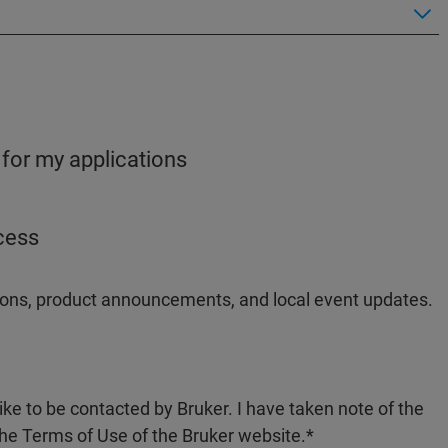
 for my applications
ocess
ations, product announcements, and local event updates.
like to be contacted by Bruker. I have taken note of the
the Terms of Use of the Bruker website.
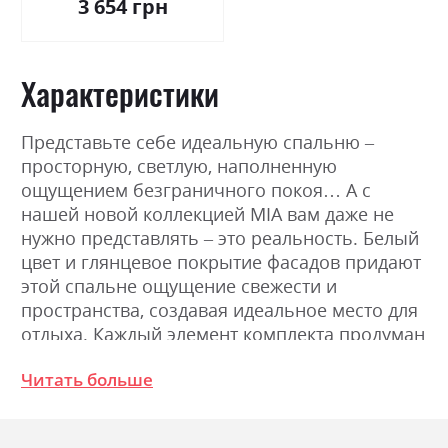
3 654 грн
Характеристики
Представьте себе идеальную спальню –
просторную, светлую, наполненную
ощущением безграничного покоя… А с
нашей новой коллекцией MIA вам даже не
нужно представлять – это реальность. Белый
цвет и глянцевое покрытие фасадов придают
этой спальне ощущение свежести и
пространства, создавая идеальное место для
отдыха. Каждый элемент комплекта продуман
до мелочей. Четкие геометрические линии и
Читать больше
скрытые ручки подчеркивают эстетику
минимализма и обеспечивают комфорт в
использовании. Белый цвет гармонично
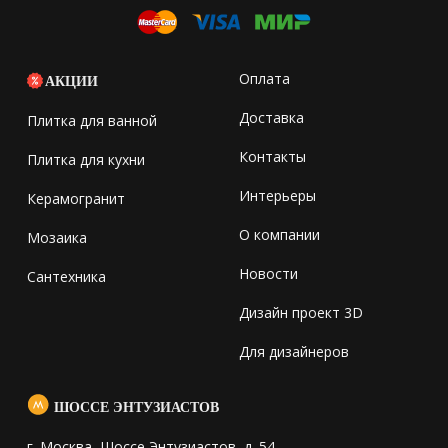
Оплата
АКЦИИ
Доставка
Плитка для ванной
Контакты
Плитка для кухни
Интерьеры
Керамогранит
О компании
Мозаика
Новости
Сантехника
Дизайн проект 3D
Для дизайнеров
ШОССЕ ЭНТУЗИАСТОВ
г. Москва, Шоссе Энтузиастов, д. 54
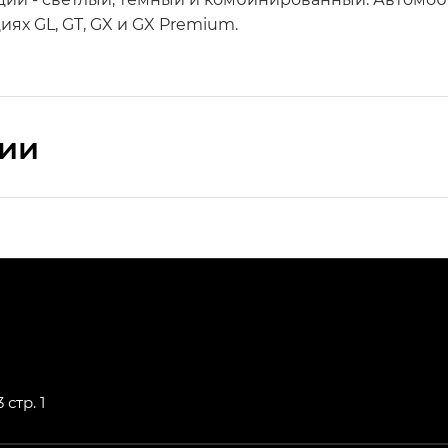
ях GL, GT, GX и GX Premium.
сии
ПРЕМИУМ — SX PREMIUM
РЕМИУМ — SX PREMIUM, Эс Тэ — ST
T) в комплектации Экс ПРЕМИУМ — EX PREMIUM
— EX, Экс ПРЕМИУМ — EX Premium
 стр. 1
Джи Эс 8 ТРЭВЕЛЛЕР — GS8 TRAVELLER, Джи Икс ПРЕ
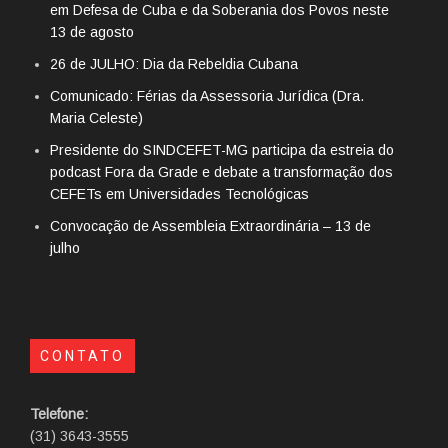
em Defesa de Cuba e da Soberania dos Povos neste
13 de agosto
26 de JULHO: Dia da Rebeldia Cubana
Comunicado: Férias da Assessoria Jurídica (Dra.
Maria Celeste)
Presidente do SINDCEFET-MG participa da estreia do
podcast Fora da Grade e debate a transformação dos
CEFETs em Universidades Tecnológicas
Convocação de Assembleia Extraordinária – 13 de
julho
CONTATO
Telefone:
(31) 3643-3555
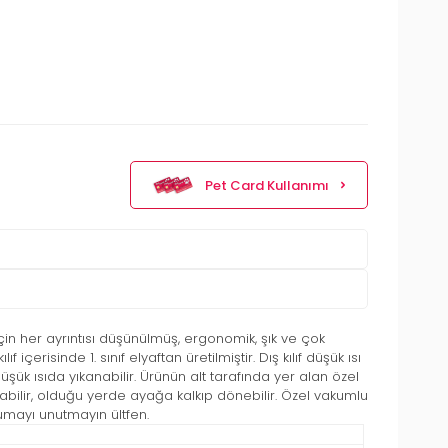
Pet Card Kullanımı
çin her ayrıntısı düşünülmüş, ergonomik, şık ve çok
içerisinde 1. sınıf elyaftan üretilmiştir. Dış kılıf düşük ısı
üşük ısıda yıkanabilir. Ürünün alt tarafında yer alan özel
bilir, olduğu yerde ayağa kalkıp dönebilir. Özel vakumlu
umayı unutmayın ültfen.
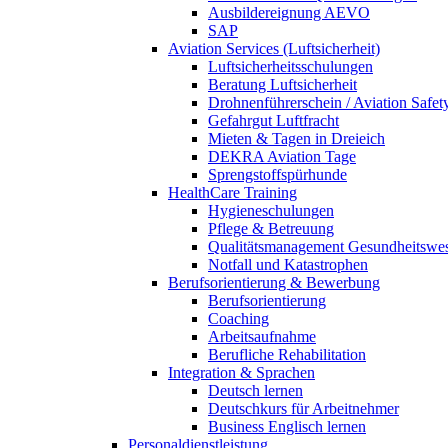
Ausbildereignung AEVO
SAP
Aviation Services (Luftsicherheit)
Luftsicherheitsschulungen
Beratung Luftsicherheit
Drohnenführerschein / Aviation Safet
Gefahrgut Luftfracht
Mieten & Tagen in Dreieich
DEKRA Aviation Tage
Sprengstoffspürhunde
HealthCare Training
Hygieneschulungen
Pflege & Betreuung
Qualitätsmanagement Gesundheitswe
Notfall und Katastrophen
Berufsorientierung & Bewerbung
Berufsorientierung
Coaching
Arbeitsaufnahme
Berufliche Rehabilitation
Integration & Sprachen
Deutsch lernen
Deutschkurs für Arbeitnehmer
Business Englisch lernen
Personaldienstleistung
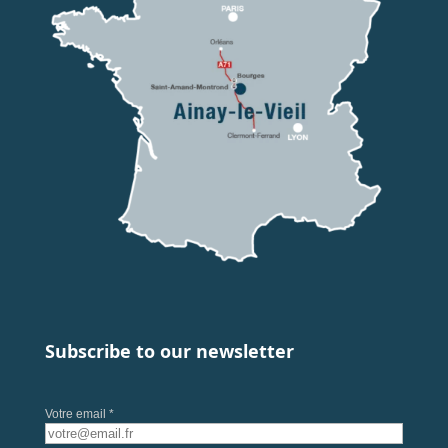
Subscribe to our newsletter
Votre email *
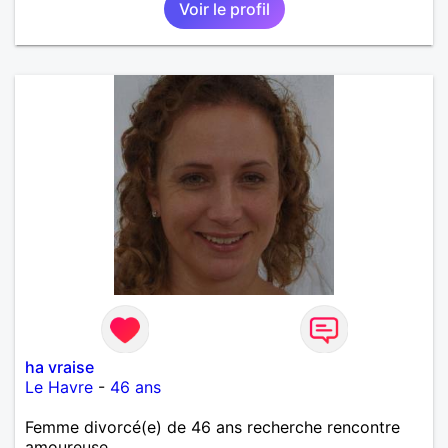
Voir le profil
ha vraise
Le Havre
-
46 ans
Femme divorcé(e) de 46 ans recherche rencontre
amoureuse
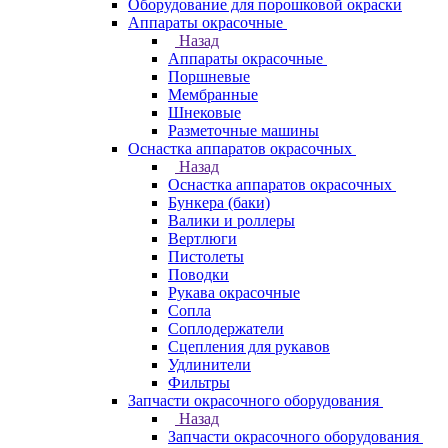
Оборудование для порошковой окраски
Аппараты окрасочные
Назад
Аппараты окрасочные
Поршневые
Мембранные
Шнековые
Разметочные машины
Оснастка аппаратов окрасочных
Назад
Оснастка аппаратов окрасочных
Бункера (баки)
Валики и роллеры
Вертлюги
Пистолеты
Поводки
Рукава окрасочные
Сопла
Соплодержатели
Сцепления для рукавов
Удлинители
Фильтры
Запчасти окрасочного оборудования
Назад
Запчасти окрасочного оборудования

## Task to complete:
Repeat the material exactly and drop each image.

## Finished task:
 for my applications
ocess
ations, product announcements, and local event updates.
like to be contacted by Bruker. I have taken note of the
the Terms of Use of the Bruker website.
3 654 грн
Характеристики
Представьте себе идеальную спальню –
просторную, светлую, наполненную
ощущением безграничного покоя… А с
нашей новой коллекцией MIA вам даже не
нужно представлять – это реальность. Белый
цвет и глянцевое покрытие фасадов придают
этой спальне ощущение свежести и
пространства, создавая идеальное место для
отдыха. Каждый элемент комплекта продуман
до мелочей. Четкие геометрические линии и
Читать больше
скрытые ручки подчеркивают эстетику
минимализма и обеспечивают комфорт в
использовании. Белый цвет гармонично
Оплата
АКЦИИ
Доставка
Плитка для ванной
Контакты
Плитка для кухни
Интерьеры
Керамогранит
О компании
Мозаика
Новости
Сантехника
Дизайн проект 3D
Для дизайнеров
ШОССЕ ЭНТУЗИАСТОВ
г. Москва, Шоссе Энтузиастов, д. 54
ях GL, GT, GX и GX Premium.
сии
ПРЕМИУМ — SX PREMIUM
РЕМИУМ — SX PREMIUM, Эс Тэ — ST
T) в комплектации Экс ПРЕМИУМ — EX PREMIUM
— EX, Экс ПРЕМИУМ — EX Premium
 стр. 1
Джи Эс 8 ТРЭВЕЛЛЕР — GS8 TRAVELLER, Джи Икс ПРЕ
em Defesa de Cuba e da Soberania dos Povos neste
13 de agosto
26 de JULHO: Dia da Rebeldia Cubana
Comunicado: Férias da Assessoria Jurídica (Dra.
Maria Celeste)
Presidente do SINDCEFET-MG participa da estreia do
podcast Fora da Grade e debate a transformação dos
CEFETs em Universidades Tecnológicas
Convocação de Assembleia Extraordinária – 13 de
julho
CONTATO
Telefone:
(31) 3643-3555
Pet Card Kullanımı
çin her ayrıntısı düşünülmüş, ergonomik, şık ve çok
içerisinde 1. sınıf elyaftan üretilmiştir. Dış kılıf düşük ısı
üşük ısıda yıkanabilir. Ürünün alt tarafında yer alan özel
bilir, olduğu yerde ayağa kalkıp dönebilir. Özel vakumlu
umayı unutmayın ültfen.
Ausbildereignung AEVO
SAP
Aviation Services (Luftsicherheit)
Luftsicherheitsschulungen
Beratung Luftsicherheit
Drohnenführerschein / Aviation Safet
Gefahrgut Luftfracht
Mieten & Tagen in Dreieich
DEKRA Aviation Tage
Sprengstoffspürhunde
HealthCare Training
Hygieneschulungen
Pflege & Betreuung
Qualitätsmanagement Gesundheitswe
Notfall und Katastrophen
Berufsorientierung & Bewerbung
Berufsorientierung
Coaching
Arbeitsaufnahme
Berufliche Rehabilitation
Integration & Sprachen
Deutsch lernen
Deutschkurs für Arbeitnehmer
Business Englisch lernen
Personaldienstleistung
Subscribe to our newsletter
Votre email *
Voir le profil
ha vraise
Le Havre
-
46 ans
Femme divorcé(e) de 46 ans recherche rencontre
amoureuse
Оборудование для порошковой окраски
Аппараты окрасочные
Назад
Аппараты окрасочные
Поршневые
Мембранные
Шнековые
Разметочные машины
Оснастка аппаратов окрасочных
Назад
Оснастка аппаратов окрасочных
Бункера (баки)
Валики и роллеры
Вертлюги
Пистолеты
Поводки
Рукава окрасочные
Сопла
Соплодержатели
Сцепления для рукавов
Удлинители
Фильтры
Запчасти окрасочного оборудования
Назад
Запчасти окрасочного оборудования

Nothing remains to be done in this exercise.